Walls Across Rivers
Part of the Water: H2O = Life exhibition.
Tips for visiting the Museum during Thanksgiving Week.
Part of the Water: H2O = Life exhibition.
For the last hundred years, people around the world have been building dams to control flooding and harness the water and energy coursing through large rivers. Today, dams generate 20 percent of the world's electric power, and provide needed water to cities and for irrigation.
But in taming the world's rivers, these massive marvels of engineering have blocked migration routes for many fishes and re-shaped rivers and other habitats. The reservoirs behind large dams have also displaced millions of people from their homes. And large dams often don't live up to expectations--most irrigation dams deliver less water and are less profitable than expected, and some hydropower dams generate less power than predicted.
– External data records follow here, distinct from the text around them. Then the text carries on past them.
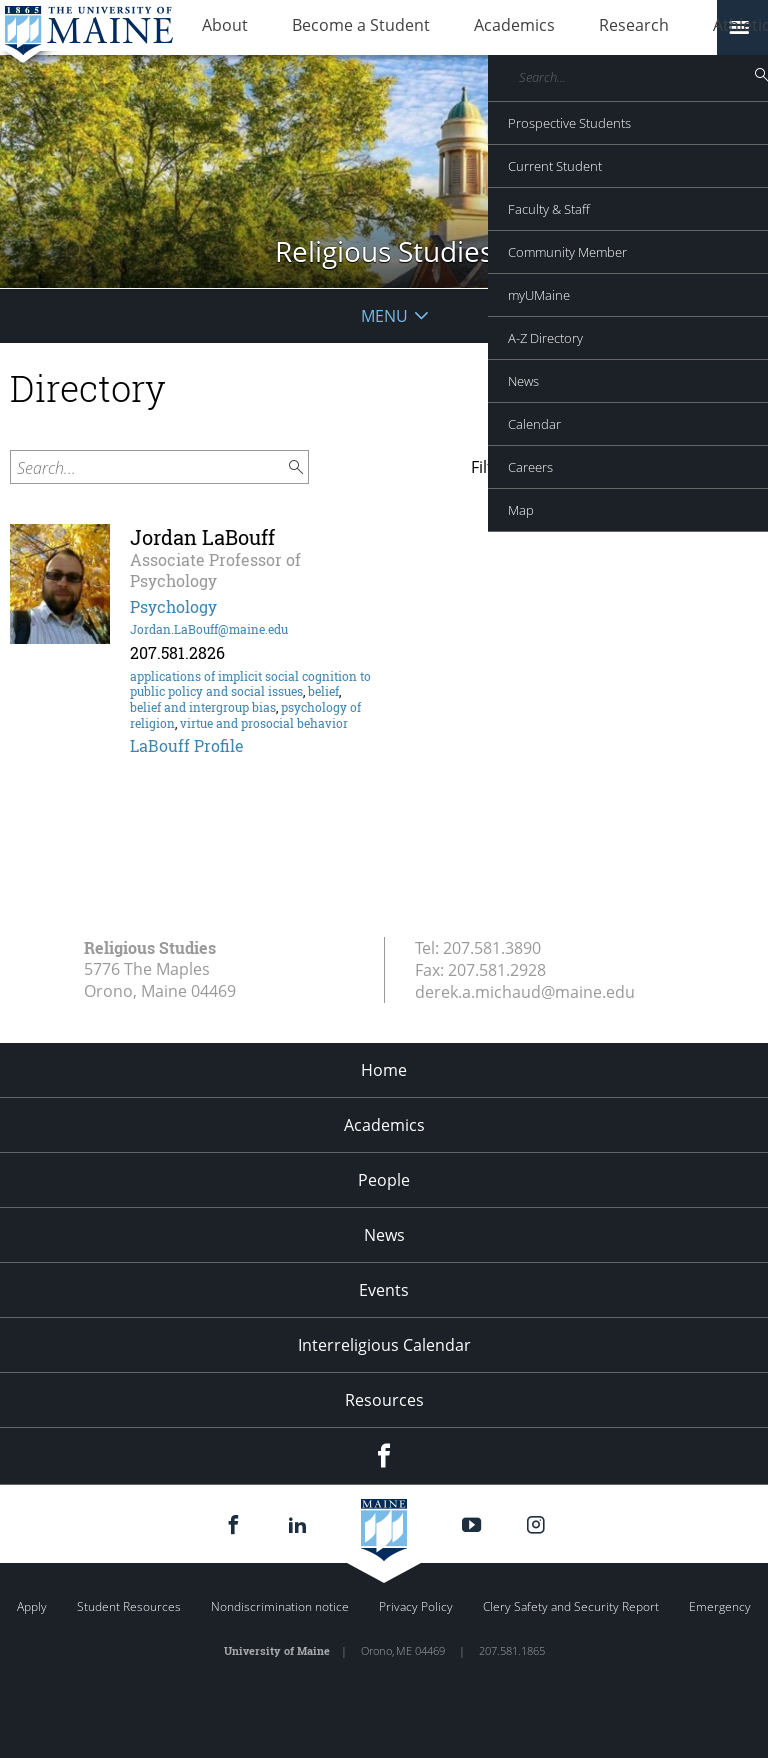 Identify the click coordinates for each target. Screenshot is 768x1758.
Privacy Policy (416, 1606)
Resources (384, 1400)
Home (384, 1070)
Usually, the bigger the dam, the greater the negative consequences.
Instead of building large hydropower dams, we could instead develop other power sources such as wind, solar, and tidal power.
The majority of the world's large dams are in the U.S. or Europe. But Asia and South America are building the most dams today. Will future generations regret the social and environmental costs?
More than 60 percent of the world's rivers have been dammed or diverted
Over the last 50 years, humans have built more than 47,000 large dams around the world
Nurek Dam, in Tajikistan, is the world's tallest: as tall as a building 65 stories high
In the northwestern U.S., more than 19 big dams block the Columbia River. So on a river 2,000 kilometers (1,240 miles) long, only about 70 kilometers (43 miles) flows freely.
More than 40 dams have been proposed for the La Plata River basin, South America's second largest. The river supports dozens of bird and fish species found nowhere else.
The Danube River basin, spread over 17 countries, is already fragmented by several dams. Eight new dams are planned, under construction or recently built.
The Nile River basin spans 10 African countries, but a 1959 treaty grants Egypt rights to use the largest share of Nile water. In recent years, some upstream countries have been challenging that treaty, arguing that they deserve a greater share of the Nile's water.